▶ **TASK DETAILS**: Among the lines of data below, reproduce only those from the one with "a platforms. This" through the one with "rspective. With clearly", exactly as they stand, both ends included.

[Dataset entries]
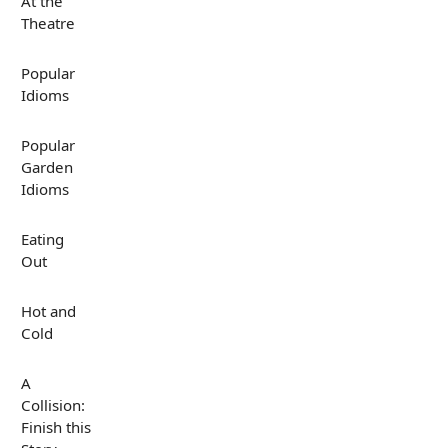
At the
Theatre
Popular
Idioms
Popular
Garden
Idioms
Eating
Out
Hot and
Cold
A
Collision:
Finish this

==

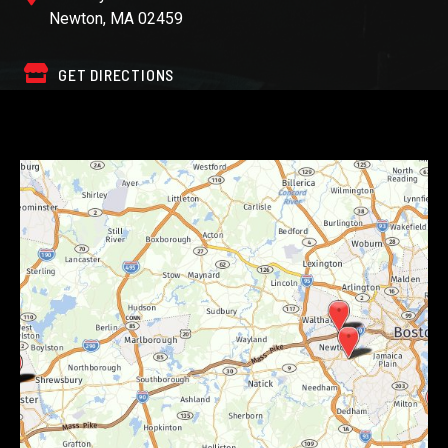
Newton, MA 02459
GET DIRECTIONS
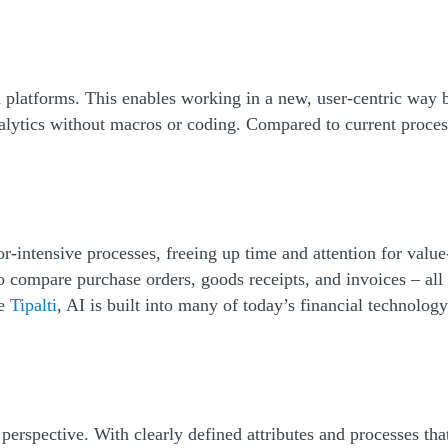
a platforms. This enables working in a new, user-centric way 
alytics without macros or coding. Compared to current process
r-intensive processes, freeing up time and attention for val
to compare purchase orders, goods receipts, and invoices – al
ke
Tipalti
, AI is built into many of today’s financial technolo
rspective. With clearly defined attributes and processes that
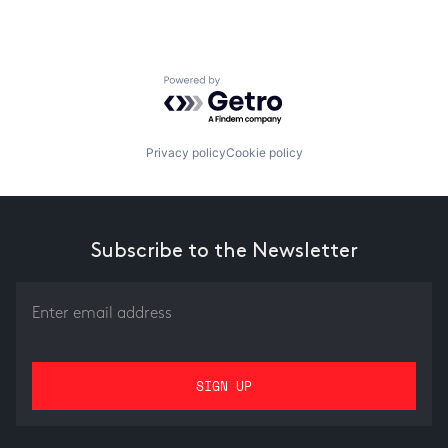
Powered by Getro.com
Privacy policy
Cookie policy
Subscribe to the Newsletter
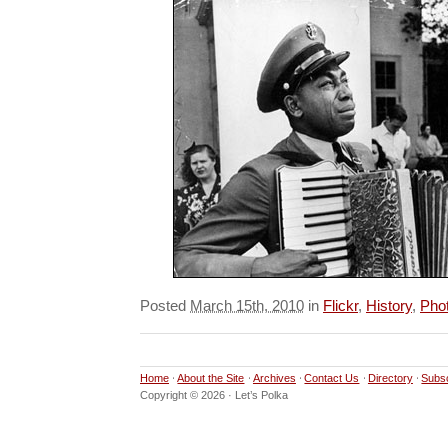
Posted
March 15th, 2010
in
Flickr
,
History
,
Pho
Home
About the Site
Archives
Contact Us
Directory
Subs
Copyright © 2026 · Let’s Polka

▶ **SOLUTION TO THIS TASK**:
a platforms. This enables working in a new, user-centric way 
alytics without macros or coding. Compared to current process
r-intensive processes, freeing up time and attention for val
to compare purchase orders, goods receipts, and invoices – al
ke
Tipalti
, AI is built into many of today’s financial technolo
rspective. With clearly defined attributes and processes that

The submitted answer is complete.